Report every line of the records that contains the word "align".

-------------------------

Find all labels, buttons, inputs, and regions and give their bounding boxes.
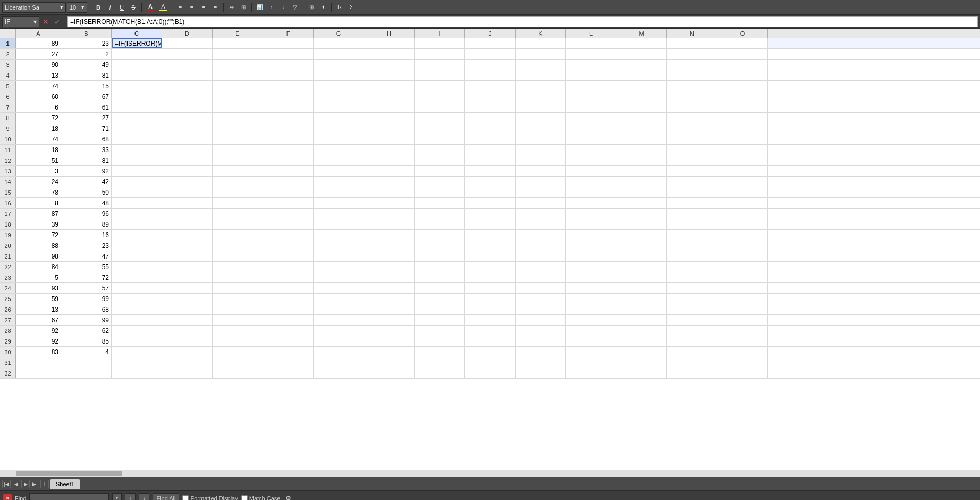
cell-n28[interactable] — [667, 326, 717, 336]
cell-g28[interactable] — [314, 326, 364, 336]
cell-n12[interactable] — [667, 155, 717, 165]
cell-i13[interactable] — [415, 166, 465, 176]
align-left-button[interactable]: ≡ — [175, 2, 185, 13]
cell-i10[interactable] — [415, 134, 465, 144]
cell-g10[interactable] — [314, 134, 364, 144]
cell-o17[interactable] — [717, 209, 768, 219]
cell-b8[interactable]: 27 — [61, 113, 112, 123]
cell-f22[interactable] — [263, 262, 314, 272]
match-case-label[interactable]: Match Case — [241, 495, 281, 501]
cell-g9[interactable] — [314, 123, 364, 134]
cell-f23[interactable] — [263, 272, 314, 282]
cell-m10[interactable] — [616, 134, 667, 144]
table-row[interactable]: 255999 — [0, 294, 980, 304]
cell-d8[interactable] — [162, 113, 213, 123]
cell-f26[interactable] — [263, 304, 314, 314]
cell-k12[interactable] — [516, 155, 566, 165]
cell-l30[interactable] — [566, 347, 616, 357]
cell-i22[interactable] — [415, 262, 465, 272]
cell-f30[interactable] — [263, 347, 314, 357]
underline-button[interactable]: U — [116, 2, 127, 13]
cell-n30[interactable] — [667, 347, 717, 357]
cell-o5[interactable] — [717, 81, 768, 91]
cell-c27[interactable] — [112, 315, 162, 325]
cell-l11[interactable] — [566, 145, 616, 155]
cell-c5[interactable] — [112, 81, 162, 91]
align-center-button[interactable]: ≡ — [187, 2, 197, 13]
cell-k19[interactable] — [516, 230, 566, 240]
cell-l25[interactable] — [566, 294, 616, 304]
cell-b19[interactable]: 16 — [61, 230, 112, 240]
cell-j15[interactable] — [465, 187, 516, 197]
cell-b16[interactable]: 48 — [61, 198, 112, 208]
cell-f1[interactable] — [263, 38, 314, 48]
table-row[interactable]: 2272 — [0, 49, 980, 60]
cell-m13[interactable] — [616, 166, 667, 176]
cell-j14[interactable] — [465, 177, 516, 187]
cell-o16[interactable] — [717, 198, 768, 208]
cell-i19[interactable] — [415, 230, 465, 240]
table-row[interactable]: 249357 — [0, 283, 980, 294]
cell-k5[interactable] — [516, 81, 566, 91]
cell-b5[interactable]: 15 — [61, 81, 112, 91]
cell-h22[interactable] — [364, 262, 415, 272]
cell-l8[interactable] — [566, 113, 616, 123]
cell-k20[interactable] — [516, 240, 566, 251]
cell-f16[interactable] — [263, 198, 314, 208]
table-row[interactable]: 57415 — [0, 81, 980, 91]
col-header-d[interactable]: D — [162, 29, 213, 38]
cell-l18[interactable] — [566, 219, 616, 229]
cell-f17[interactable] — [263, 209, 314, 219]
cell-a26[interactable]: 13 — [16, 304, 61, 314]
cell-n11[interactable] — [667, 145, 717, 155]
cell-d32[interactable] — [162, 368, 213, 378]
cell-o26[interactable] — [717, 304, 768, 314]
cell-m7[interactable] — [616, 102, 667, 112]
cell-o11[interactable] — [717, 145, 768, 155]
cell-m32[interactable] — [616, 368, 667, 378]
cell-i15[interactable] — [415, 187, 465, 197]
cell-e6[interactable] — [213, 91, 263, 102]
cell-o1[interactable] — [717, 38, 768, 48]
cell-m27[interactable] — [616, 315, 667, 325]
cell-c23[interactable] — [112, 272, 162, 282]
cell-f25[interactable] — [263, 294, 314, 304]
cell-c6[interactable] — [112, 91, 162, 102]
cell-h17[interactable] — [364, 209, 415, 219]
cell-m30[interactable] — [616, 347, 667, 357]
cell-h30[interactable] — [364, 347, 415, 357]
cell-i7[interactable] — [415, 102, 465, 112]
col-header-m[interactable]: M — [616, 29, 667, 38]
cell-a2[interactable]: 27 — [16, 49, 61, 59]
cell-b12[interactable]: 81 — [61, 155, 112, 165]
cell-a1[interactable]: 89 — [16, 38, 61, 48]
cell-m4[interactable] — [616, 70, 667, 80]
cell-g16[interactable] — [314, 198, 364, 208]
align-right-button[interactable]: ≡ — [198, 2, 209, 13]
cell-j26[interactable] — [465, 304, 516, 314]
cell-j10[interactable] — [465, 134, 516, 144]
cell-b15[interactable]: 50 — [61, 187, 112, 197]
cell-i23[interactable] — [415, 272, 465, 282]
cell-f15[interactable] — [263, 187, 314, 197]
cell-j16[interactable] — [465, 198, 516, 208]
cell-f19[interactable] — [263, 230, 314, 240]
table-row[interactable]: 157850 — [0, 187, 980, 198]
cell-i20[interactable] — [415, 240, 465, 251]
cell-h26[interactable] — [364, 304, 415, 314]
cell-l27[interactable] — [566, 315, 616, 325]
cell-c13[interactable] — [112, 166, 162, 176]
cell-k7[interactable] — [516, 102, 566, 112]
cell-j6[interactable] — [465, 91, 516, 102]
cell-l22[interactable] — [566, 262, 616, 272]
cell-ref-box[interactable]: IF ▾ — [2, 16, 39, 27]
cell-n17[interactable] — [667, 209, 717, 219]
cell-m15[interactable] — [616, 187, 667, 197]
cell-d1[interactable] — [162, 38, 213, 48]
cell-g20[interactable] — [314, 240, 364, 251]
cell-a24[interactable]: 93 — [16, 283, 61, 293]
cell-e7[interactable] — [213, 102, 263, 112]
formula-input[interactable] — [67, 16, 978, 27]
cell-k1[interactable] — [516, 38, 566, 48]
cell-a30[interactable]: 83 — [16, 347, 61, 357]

-------------------------

RESPONSE ▸
align-left-button[interactable]: ≡ — [175, 2, 185, 13]
align-center-button[interactable]: ≡ — [187, 2, 197, 13]
align-right-button[interactable]: ≡ — [198, 2, 209, 13]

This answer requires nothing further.